When you consider which fields are most entrepreneurial, what comes to mind? Tech? Energy? AI?
How about music?
“Every musician is their own business,” explained Ethan Ellestadt, executive director of the Music and Culture Coalition of New Orleans (MaCCNO). “You need to know the business side as much as the music side if you want to succeed.”
This starts with simply getting enough jobs to begin paying the bills, which means promoting one’s music, which means creating marketing materials ranging from press kits to websites. Outreach to clubs and other gig opportunities is a constant; then contracts must be signed, which requires knowing the difference between a good contract and a bad one. Except for established bands or solo performances, the next step is hiring additional musicians for the gig, in essence bringing on staff and the responsibilities that come with that.
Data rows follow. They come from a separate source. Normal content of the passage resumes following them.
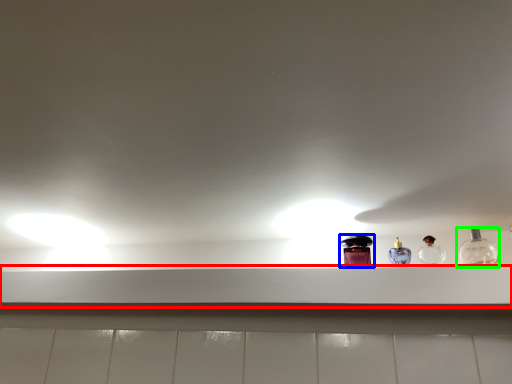 Question: Based on their relative distances, which object is farther from window sill (highlighted by a red box)? Choose from bottle (highlighted by a blue box) and bottle (highlighted by a green box).

Choices:
 (A) bottle
 (B) bottle

Answer: (B) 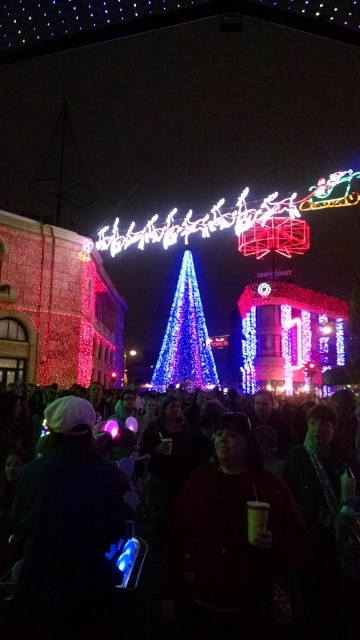 Does black fabric crowd at lower center appear over dark matte sweatshirt at center?

Correct, black fabric crowd at lower center is located above dark matte sweatshirt at center.

I want to click on black fabric crowd at lower center, so tap(232, 541).

What do you see at coordinates (232, 541) in the screenshot?
I see `black fabric crowd at lower center` at bounding box center [232, 541].

Where is `black fabric crowd at lower center`? black fabric crowd at lower center is located at coordinates (232, 541).

Is dark matte sweatshirt at center behind blue led lights at center?

No, dark matte sweatshirt at center is closer to the viewer.

Is dark matte sweatshirt at center shorter than blue led lights at center?

Correct, dark matte sweatshirt at center is not as tall as blue led lights at center.

Which is behind, point (177, 532) or point (174, 326)?

The point (174, 326) is more distant.

I want to click on dark matte sweatshirt at center, so click(231, 544).

Based on the photo, between black fabric crowd at lower center and blue led lights at center, which one appears on the left side from the viewer's perspective?

From the viewer's perspective, blue led lights at center appears more on the left side.

Does black fabric crowd at lower center have a smaller size compared to blue led lights at center?

Actually, black fabric crowd at lower center might be larger than blue led lights at center.

Does point (214, 477) come in front of point (174, 371)?

That is True.

At what (x,y) coordinates should I click in order to perform the action: click on black fabric crowd at lower center. Please return your answer as a coordinate pair (x, y). Image resolution: width=360 pixels, height=640 pixels. Looking at the image, I should click on (232, 541). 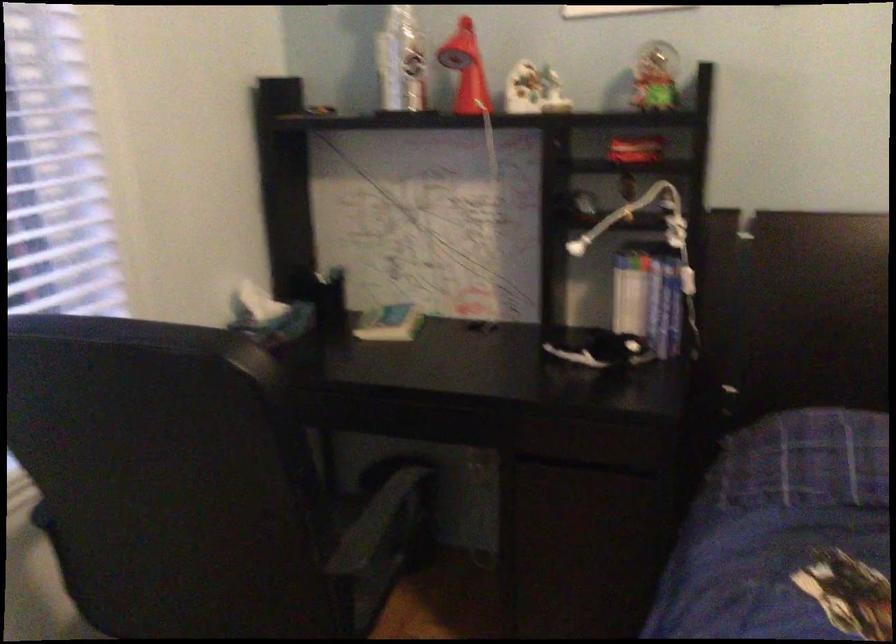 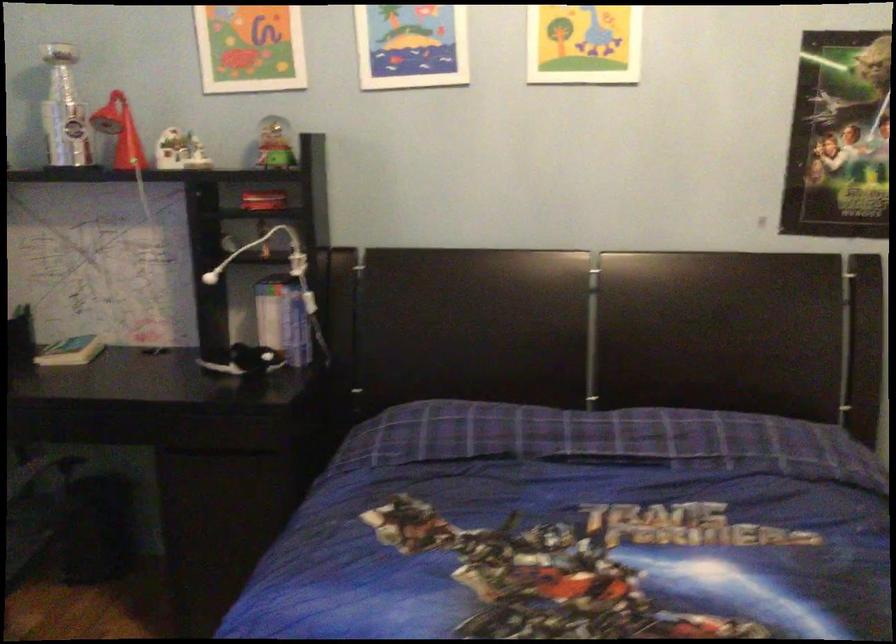 Where in the second image is the point corresponding to pixel 657 304 from the first image?

(288, 321) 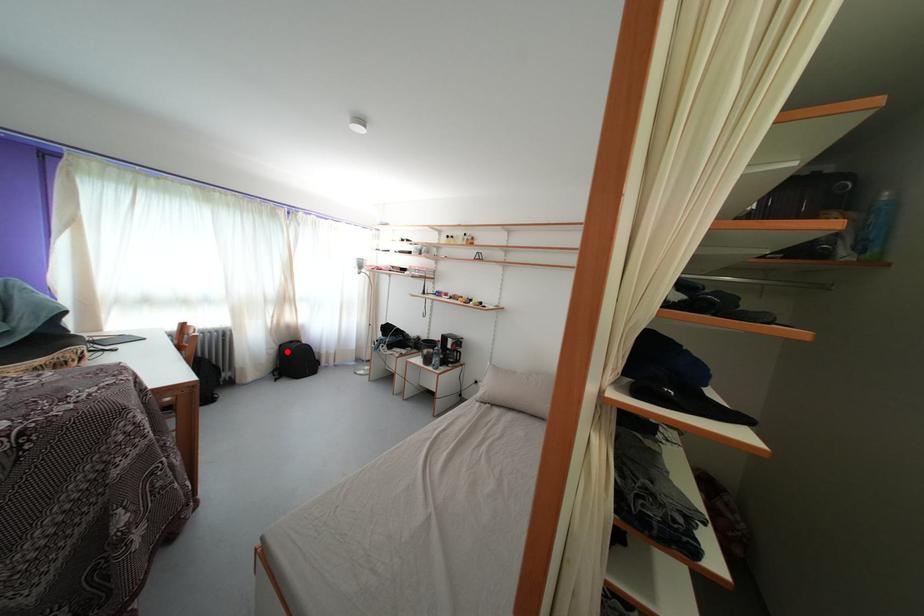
Performing rarely provides a living by itself. So, into the mix go things like teaching music, placing one’s work in advertising and/or shows, and producing and selling merchandise. For songwriters, there are issues of copyrights, marketing songs, contracting, monitoring residuals and more.
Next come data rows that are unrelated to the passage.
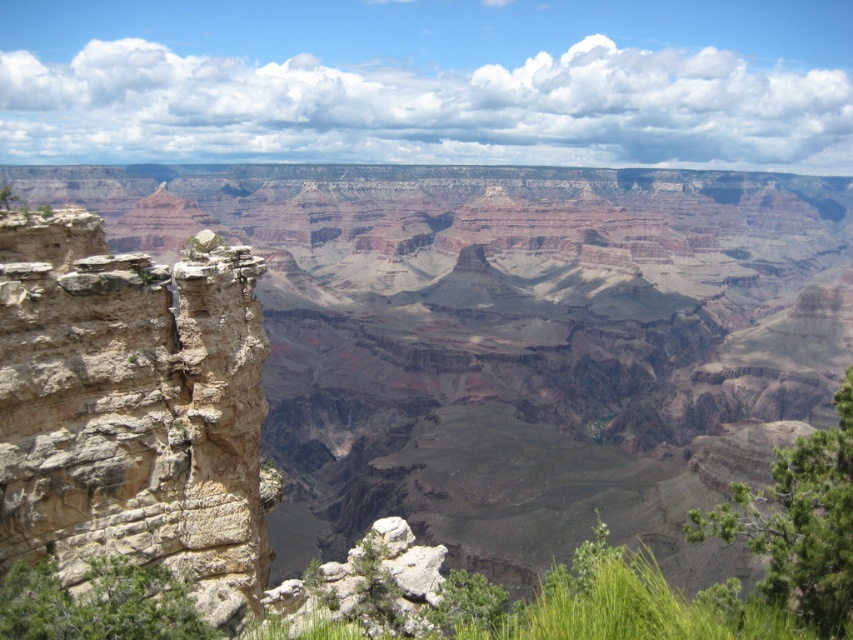 You are a hiker planning to take a photo of the rustic stone cliff at left and the brown rocky canyon at left from the observation deck. Which object should you focus on first if you want to capture both in a single frame without moving the camera?

You should focus on the brown rocky canyon at left first because the rustic stone cliff at left is behind it, so keeping the brown rocky canyon at left in the foreground will allow both objects to be in the frame simultaneously.

You are a hiker planning to cross from the brown rocky canyon at left to the rustic stone cliff at left. Based on their widths, which path would be more suitable for a wider hiking group?

The brown rocky canyon at left might be wider than rustic stone cliff at left, so the brown rocky canyon at left would be more suitable for a wider hiking group.

You are standing at the edge of the Grand Canyon and see the brown rocky canyon at left. What are the coordinates of its location in the image?

The coordinates of the brown rocky canyon at left are at point [514,340].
And none of this even considers the small club owners, music producers and the rest of the music economy.
Yet few musicians have the capacity to manage those business demands.
“Business is a new skill that must be acquired,” commented Danovon Calhoun-Bettis, MaCCNO’s director of engagement and partnerships, professional drummer, and leader of the Bettis + 3rd Degree band. “If you’re serious about it, you have to become an entrepreneur.”
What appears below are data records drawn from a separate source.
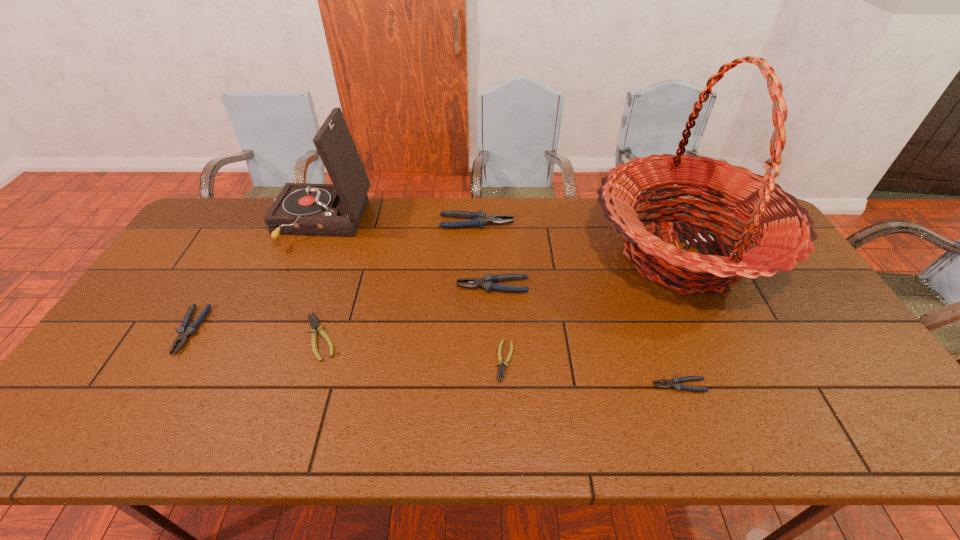 I want to click on free space located at the gripping part of the fourth shortest object, so click(143, 410).

Find the location of a particular element. This screenshot has height=540, width=960. free location located 0.130m at the gripping part of the fourth tallest pliers is located at coordinates (599, 386).

You are a GUI agent. You are given a task and a screenshot of the screen. Output one action in this format:
    pyautogui.click(x=<x>, y=<y>)
    Task: Click on the blank space located at the gripping part of the fourth tallest pliers
    Image resolution: width=960 pixels, height=540 pixels.
    Given the screenshot: What is the action you would take?
    pyautogui.click(x=544, y=386)

You are a GUI agent. You are given a task and a screenshot of the screen. Output one action in this format:
    pyautogui.click(x=<x>, y=<y>)
    Task: Click on the free space located at the gripping part of the fourth tallest pliers
    
    Given the screenshot: What is the action you would take?
    pyautogui.click(x=594, y=386)

Where is `free space located on the right of the second pliers from left to right`? free space located on the right of the second pliers from left to right is located at coordinates (491, 337).

Locate an element on the screen. The height and width of the screenshot is (540, 960). free space located 0.070m on the left of the shortest pliers is located at coordinates (468, 361).

This screenshot has width=960, height=540. What are the coordinates of `basket that is at the far edge` in the screenshot? It's located at (783, 235).

Locate an element on the screen. phonograph record that is at the far edge is located at coordinates (309, 209).

Locate an element on the screen. This screenshot has width=960, height=540. pliers that is at the far edge is located at coordinates (479, 219).

Image resolution: width=960 pixels, height=540 pixels. I want to click on object situated at the left edge, so [184, 331]. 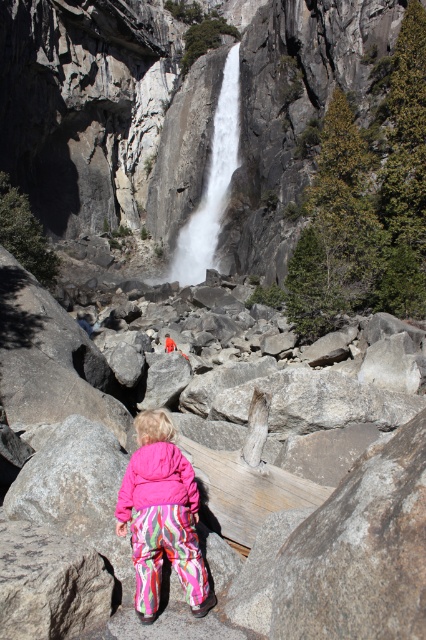 You are a photographer trying to capture the waterfall and the child in the same frame. You notice two points marked on your camera screen at coordinates point (160, 492) and point (181, 262). Which point should you focus on to ensure the child wearing the bright pink jacket is in focus while keeping the waterfall in the background?

Point (160, 492) is in front of point (181, 262). Therefore, focusing on point (160, 492) ensures the child wearing the bright pink jacket is in focus while the waterfall remains in the background.

You are a photographer trying to capture the pink fleece jacket at center and the white smooth waterfall at center in a single shot. Based on their positions, which object should you adjust your camera angle to focus on first if you want to include both in your frame?

The pink fleece jacket at center is to the left of the white smooth waterfall at center. To include both in the frame, you should first focus on the pink fleece jacket at center since it is positioned to the left, ensuring it stays within the camera angle while framing the waterfall. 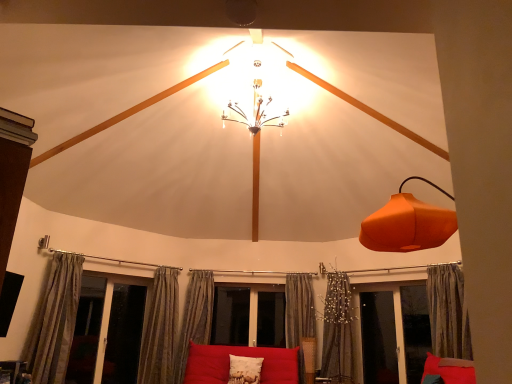 Question: From the image's perspective, is transparent glass screen door at lower left, the 3th screen door positioned from the right, over silky gray curtain at lower center, positioned as the 2th curtain in right-to-left order?

Choices:
 (A) yes
 (B) no

Answer: (B)

Question: Considering the relative sizes of transparent glass screen door at lower left, arranged as the 1th screen door when viewed from the left, and silky gray curtain at lower center, positioned as the 2th curtain in right-to-left order, in the image provided, is transparent glass screen door at lower left, arranged as the 1th screen door when viewed from the left, shorter than silky gray curtain at lower center, positioned as the 2th curtain in right-to-left order,?

Choices:
 (A) no
 (B) yes

Answer: (B)

Question: Is transparent glass screen door at lower left, arranged as the 1th screen door when viewed from the left, surrounding silky gray curtain at lower center, the fifth curtain when ordered from left to right?

Choices:
 (A) no
 (B) yes

Answer: (A)

Question: From the image's perspective, is transparent glass screen door at lower left, the 3th screen door positioned from the right, located beneath silky gray curtain at lower center, the fifth curtain when ordered from left to right?

Choices:
 (A) yes
 (B) no

Answer: (A)

Question: Is transparent glass screen door at lower left, arranged as the 1th screen door when viewed from the left, thinner than silky gray curtain at lower center, the fifth curtain when ordered from left to right?

Choices:
 (A) no
 (B) yes

Answer: (B)

Question: From a real-world perspective, does transparent glass screen door at lower left, the 3th screen door positioned from the right, stand above silky gray curtain at lower center, positioned as the 2th curtain in right-to-left order?

Choices:
 (A) no
 (B) yes

Answer: (A)

Question: Considering the relative sizes of transparent glass screen door at lower right, arranged as the second screen door when viewed from the left, and silky beige curtain at lower left, the second curtain from the left, in the image provided, is transparent glass screen door at lower right, arranged as the second screen door when viewed from the left, bigger than silky beige curtain at lower left, the second curtain from the left,?

Choices:
 (A) no
 (B) yes

Answer: (A)

Question: Is transparent glass screen door at lower right, which appears as the 2th screen door when viewed from the right, facing towards silky beige curtain at lower left, the second curtain from the left?

Choices:
 (A) no
 (B) yes

Answer: (A)

Question: Does transparent glass screen door at lower right, arranged as the second screen door when viewed from the left, have a smaller size compared to silky beige curtain at lower left, positioned as the fifth curtain in right-to-left order?

Choices:
 (A) no
 (B) yes

Answer: (B)

Question: From the image's perspective, does transparent glass screen door at lower right, which appears as the 2th screen door when viewed from the right, appear higher than silky beige curtain at lower left, the second curtain from the left?

Choices:
 (A) yes
 (B) no

Answer: (B)

Question: Would you say transparent glass screen door at lower right, which appears as the 2th screen door when viewed from the right, contains silky beige curtain at lower left, the second curtain from the left?

Choices:
 (A) yes
 (B) no

Answer: (B)

Question: Is transparent glass screen door at lower right, which appears as the 2th screen door when viewed from the right, to the right of silky beige curtain at lower left, positioned as the fifth curtain in right-to-left order, from the viewer's perspective?

Choices:
 (A) no
 (B) yes

Answer: (B)

Question: Considering the relative sizes of matte red couch at center and orange matte lampshade at right in the image provided, is matte red couch at center bigger than orange matte lampshade at right?

Choices:
 (A) no
 (B) yes

Answer: (A)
“It’s all the things they don’t teach you in music school,” concurred Hannah Kreiger-Benson, director of programs and research for MaCCNO, full-time working pianist, trumpet player and vocalist, and staff member of the Loyola University music department, from which she holds a degree. “Being a musician requires an outlandish cross-section of different skills. If you are a musician, you are a small business.”
Yet she pointed out that the archetype of a tech entrepreneur is “massively different from musicians. That archetype directly butts up against the musician type.”
The distinctions are many. While entrepreneurs often manage their business out of their homes or a small office, musicians travel to every job, often with their equipment. Music is often a cash economy, which requires a different type of accounting — and even when bandleaders are paid by check, much of the money goes to the other band members, while they receive the W-2 form.
Perhaps most significantly, there is no capital support. Banks don’t lend money to musicians, and angel investors don’t hang out in clubs looking for their next big investment.
All this plays out in a city and region that are internationally renowned for music, yet are sorely lacking in support infrastructure for those who produce the music. This starts with the fact that few gigs pay a decent wage.
“Musician pay has not gone up functionally in 40 years,” observed Kreiger-Benson. “Normalizing good gig pay is not a legal change, it’s a societal change.”
That said, the city of New Orleans did adopt a musician pay ordinance, which requires any city agency that hires musicians to pay a respectable wage. Kreiger-Benson noted that this doesn’t directly change the private sector, but it sets a standard that makes decent pay seem less outrageous.
Helping musicians sharpen their business acumen is the purpose of a new MaCCNO initiative dubbed “Bandleader Bootcamp.” The program addresses every aspect of what it takes to be a bandleader, from incorporating a business to managing taxes, from licensing to marketing, grant writing to contracts.
“We have to create a more equitable system, create opportunities for folks who don’t know how or where to access them,” explained Ellestadt in describing the boot camp.
“If we can perfect the business acumen, we can put a Bourbon Street in every major city and spread our culture around the world,” Calhoun-Bettis elaborated. “The goal is to change the livelihood of our culture-bearers” — in essence, to enable some of the world’s greatest musicians to be equally accomplished entrepreneurs.
Keith Twitchell spent 16 years running his own business before serving as president of the Committee for a Better New Orleans from 2004 through 2020. He has observed, supported and participated in entrepreneurial ventures at the street, neighborhood, nonprofit, micro- and macro-business levels.